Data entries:
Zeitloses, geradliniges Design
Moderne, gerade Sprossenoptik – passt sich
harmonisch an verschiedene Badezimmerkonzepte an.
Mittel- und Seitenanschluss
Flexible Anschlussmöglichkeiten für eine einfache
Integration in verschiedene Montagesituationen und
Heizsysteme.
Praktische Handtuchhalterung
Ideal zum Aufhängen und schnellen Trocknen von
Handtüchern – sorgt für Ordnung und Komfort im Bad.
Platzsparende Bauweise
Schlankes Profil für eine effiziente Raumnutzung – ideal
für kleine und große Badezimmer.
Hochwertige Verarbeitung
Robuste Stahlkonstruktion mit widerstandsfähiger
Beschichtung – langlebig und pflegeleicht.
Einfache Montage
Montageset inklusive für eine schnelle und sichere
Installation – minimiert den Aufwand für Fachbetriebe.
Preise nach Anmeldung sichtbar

...

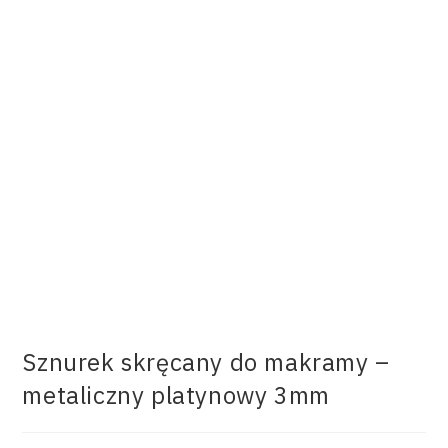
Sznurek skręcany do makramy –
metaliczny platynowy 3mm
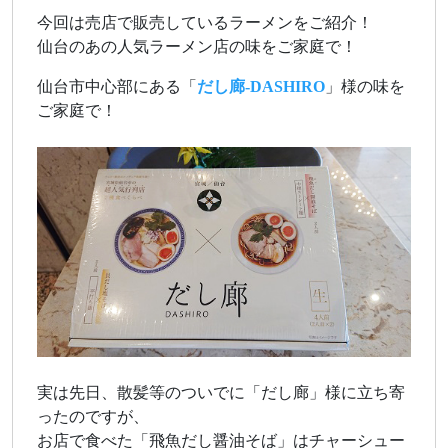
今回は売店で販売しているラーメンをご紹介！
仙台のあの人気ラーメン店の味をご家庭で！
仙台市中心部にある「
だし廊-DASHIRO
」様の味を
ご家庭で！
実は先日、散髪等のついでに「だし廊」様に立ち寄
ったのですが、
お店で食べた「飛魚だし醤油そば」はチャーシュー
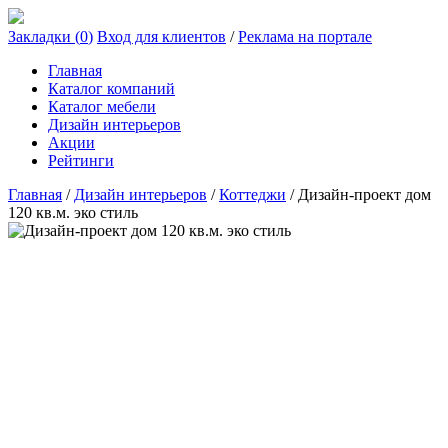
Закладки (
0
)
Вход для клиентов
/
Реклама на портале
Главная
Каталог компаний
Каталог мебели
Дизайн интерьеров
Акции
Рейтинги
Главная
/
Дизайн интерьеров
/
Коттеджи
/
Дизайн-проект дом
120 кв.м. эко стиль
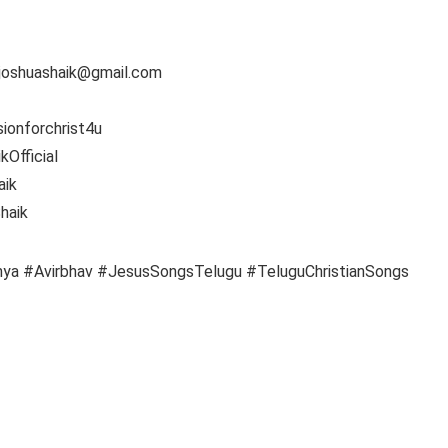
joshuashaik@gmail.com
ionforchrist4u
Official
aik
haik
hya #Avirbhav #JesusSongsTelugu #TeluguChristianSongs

EXERCISE DETAILS ▸
In the entries above, the lines from the one bearing "Ideal zum Aufhängen" up to and including the one bearing "Preise nach Anmeldung sichtbar" should be transcribed exactly; no other line is wanted.

EXPECTED OUTPUT ▸
Ideal zum Aufhängen und schnellen Trocknen von
Handtüchern – sorgt für Ordnung und Komfort im Bad.
Platzsparende Bauweise
Schlankes Profil für eine effiziente Raumnutzung – ideal
für kleine und große Badezimmer.
Hochwertige Verarbeitung
Robuste Stahlkonstruktion mit widerstandsfähiger
Beschichtung – langlebig und pflegeleicht.
Einfache Montage
Montageset inklusive für eine schnelle und sichere
Installation – minimiert den Aufwand für Fachbetriebe.
Preise nach Anmeldung sichtbar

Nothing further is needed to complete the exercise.